After studying with Benjamin West in London, Joseph Wright returned to America and received the coveted commission for the Washington statue. He began with an oil portrait of the general that many deemed “a better likeness of me than any other painter has done,” Washington conceded.1 Washington was then residing at Rocky Hill, outside Princeton, giving him time for this diversion. Protective of his image and afraid of appearing pretentious, Washington rebuffed Wright’s request that he don a Roman toga. As a result, the painting is plain and powerfully realistic, showing a uniformed but unadorned Washington who eschews the standard props of power. Wright caught the weighty toll that the war years had exacted on Washington, whose face is long, gaunt, and devoid of animation; his eyes lack sparkle or luster.
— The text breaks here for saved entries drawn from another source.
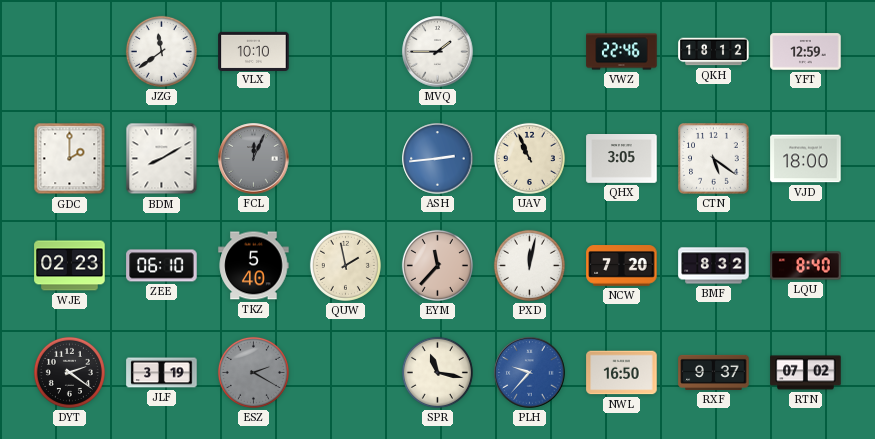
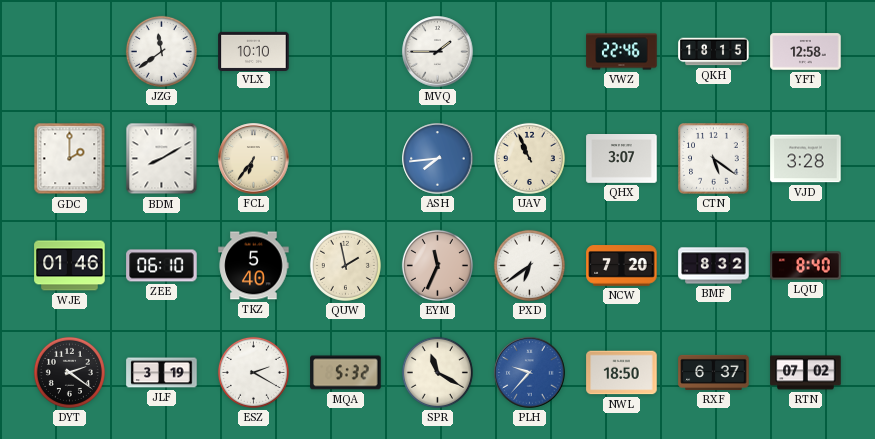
QKH: 18:12 -> 18:15
YFT: 12:59 -> 12:58
FCL: 12:04 -> 6:36
FCL dial: grey -> cream
ASH: 2:44 -> 7:44
QHX: 3:05 -> 3:07
VJD: 18:00 -> 3:28
WJE: 02:23 -> 01:46
EYM: 11:37 -> 11:34
PXD: 12:02 -> 6:39
ESZ dial: grey -> white
MQA: none -> 5:32
SPR: 11:17 -> 11:20
NWL: 16:50 -> 18:50
RXF: 9:37 -> 6:37
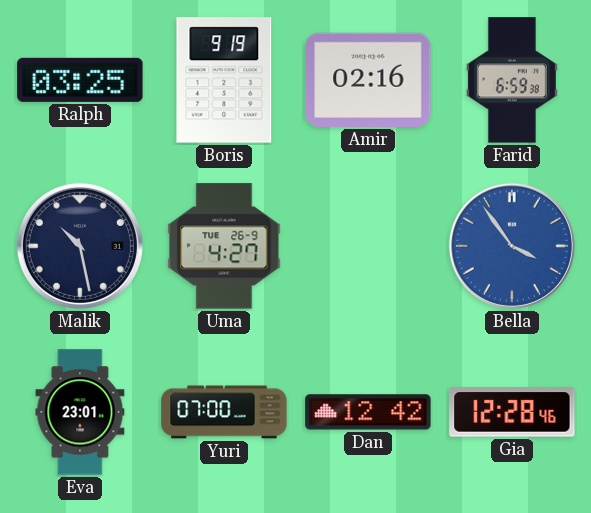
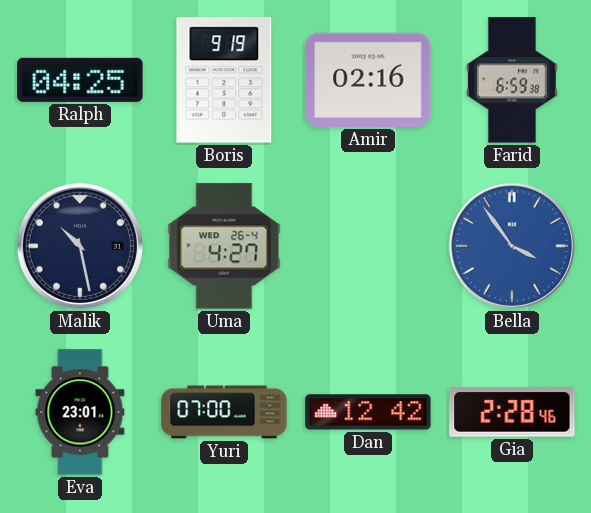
Ralph: 03:25 -> 04:25
Uma date: TUE 26-9 -> WED 26-4
Gia: 12:28 -> 2:28
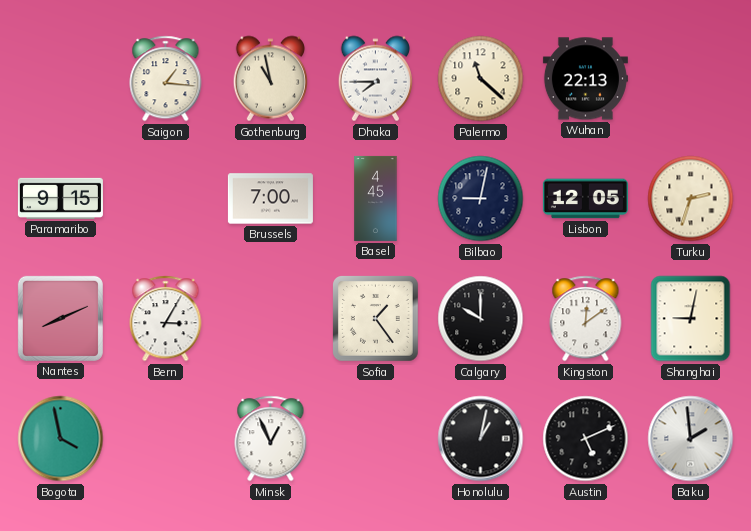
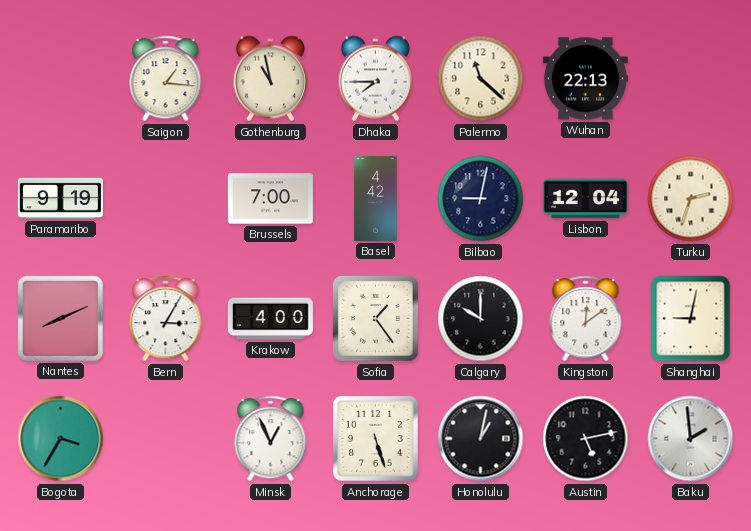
Paramaribo: 9:15 -> 9:19
Basel: 4:45 -> 4:42
Lisbon: 12:05 -> 12:04
Krakow: none -> 4:00
Bogota: 3:58 -> 3:35
Anchorage: none -> 5:27
Austin: 5:11 -> 5:13
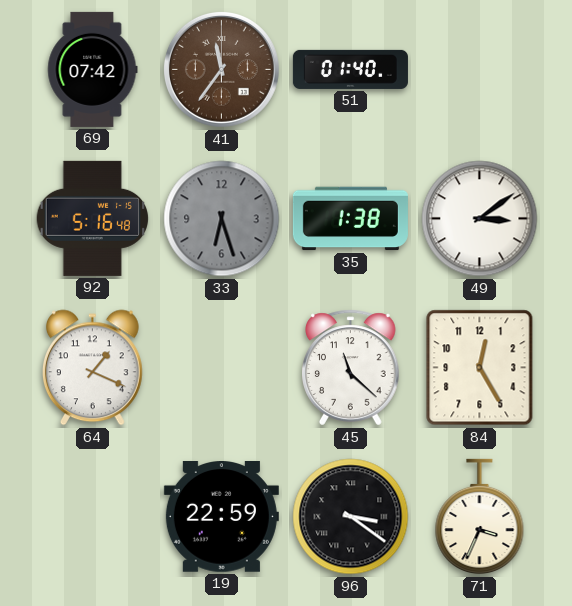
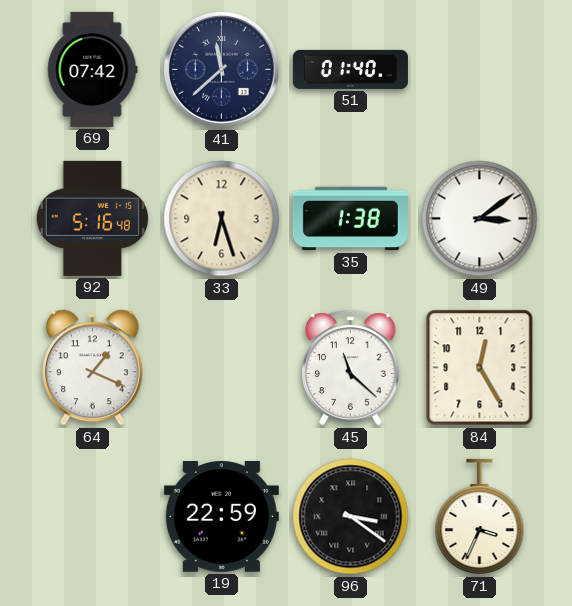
41: 11:36 -> 11:38
41 dial: brown -> navy
33 dial: grey -> cream
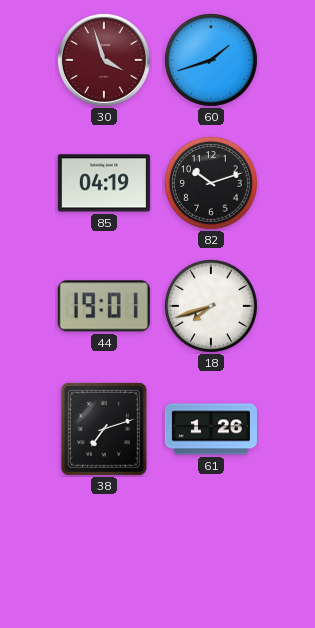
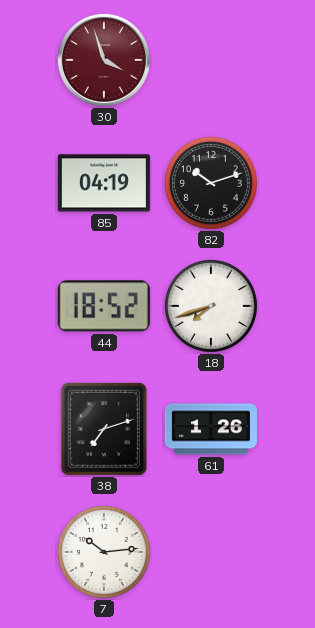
60: 1:42 -> none
44: 19:01 -> 18:52
7: none -> 10:14
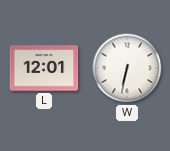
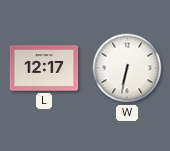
L: 12:01 -> 12:17
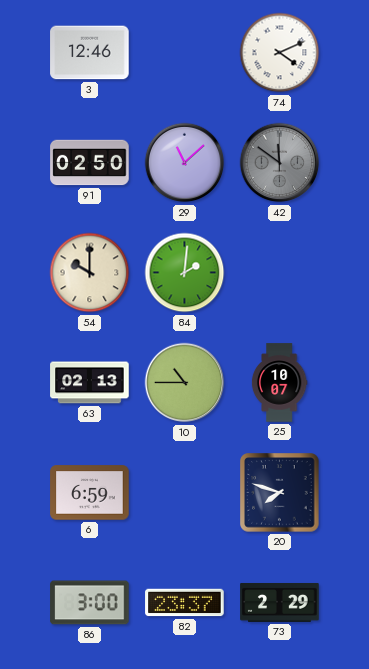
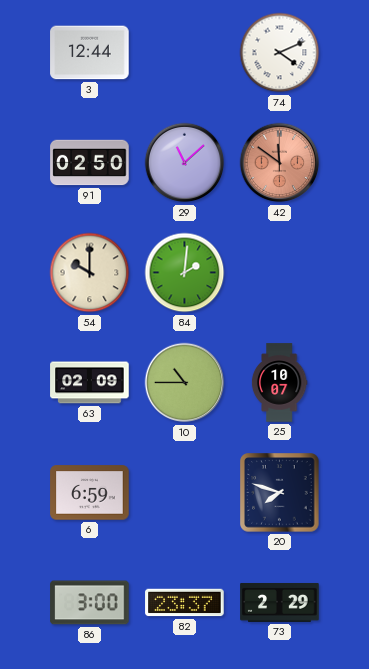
3: 12:46 -> 12:44
42 dial: grey -> salmon
63: 02:13 -> 02:09
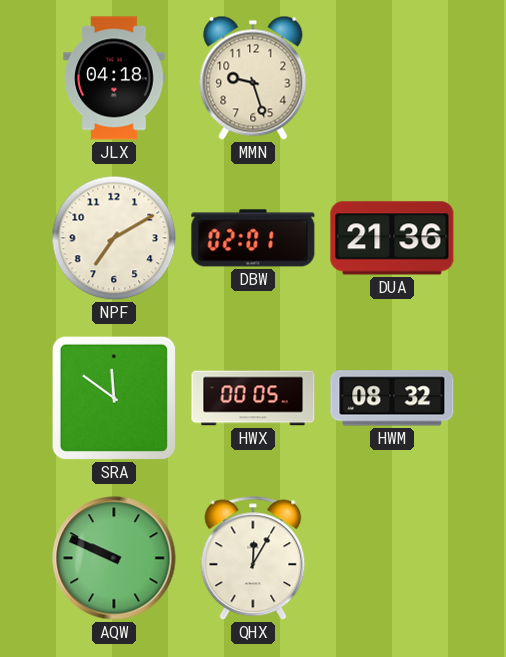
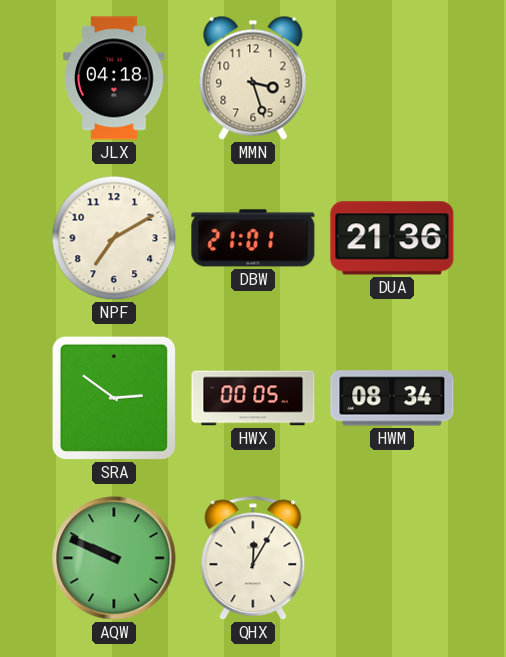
MMN: 9:27 -> 3:27
DBW: 02:01 -> 21:01
SRA: 11:51 -> 2:51
HWM: 08:32 -> 08:34
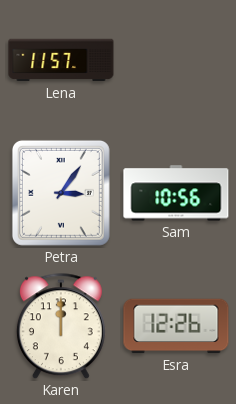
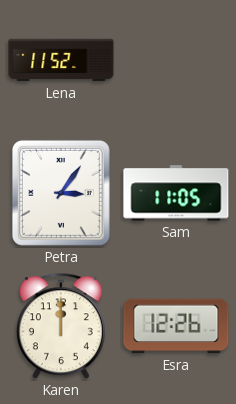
Lena: 11:57 -> 11:52
Sam: 10:56 -> 11:05
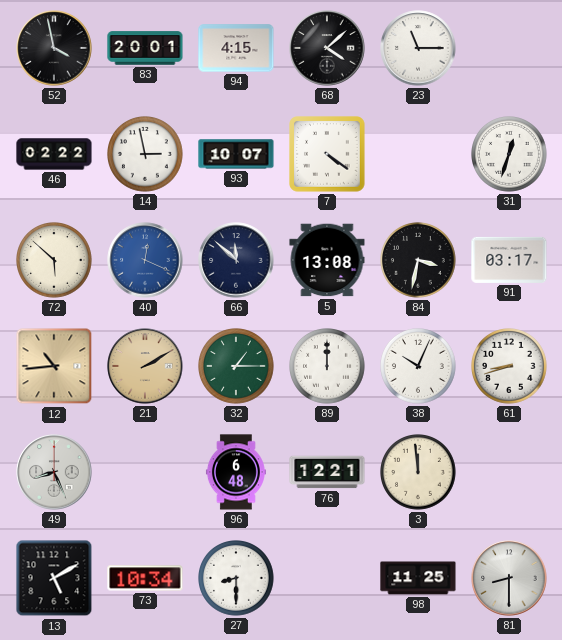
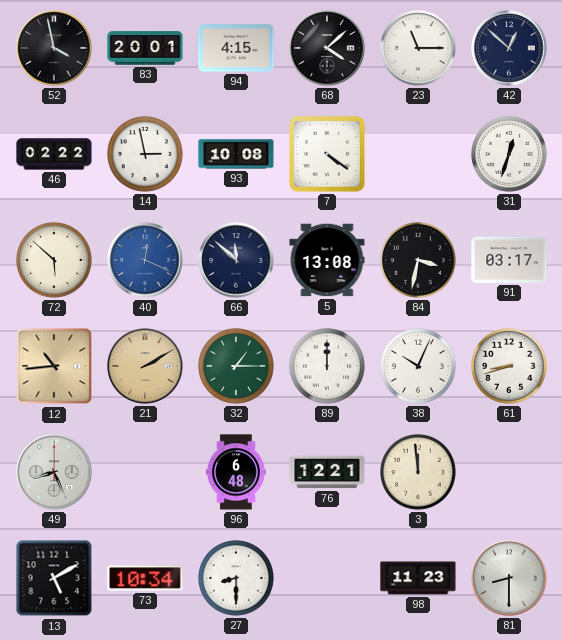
42: none -> 12:52
93: 10:07 -> 10:08
98: 11:25 -> 11:23
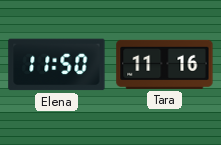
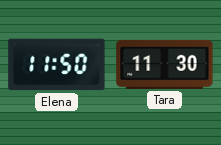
Tara: 11:16 -> 11:30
The nose is thick and straight and blunter than in earlier portraits. As Washington commented justly about Wright’s style, “His forte seems to be in giving the distinguishing characteristics with more boldness than delicacy.”2 The painting also pinpointed an important quirk of Washington’s face: the lazy right eye that slid off into the corner while the left eye stared straight ahead.
To prepare for the equestrian statue, Wright crafted a life mask of Washington’s face with plaster of paris. Cooperating with artists brought out a certain drollery in Washington, and work on the mask led to a charming comic vignette with Martha Washington. As Washington recalled, the artist “oiled my features over, and, placing me flat upon my back upon a cot, proceeded to daub my face with the plaster. Whilst [I was] in this ludicrous attitude, Mrs. Washington entered the room, and, seeing my face thus overspread with the plaster, involuntarily exclaimed [in alarm]. Her cry excited in me a disposition to smile, which gave my mouth a slight twist . . . that is now observable in the bust which Wright afterward made.”3 Although Wright constructed the preparatory bust, he never completed the equestrian statue.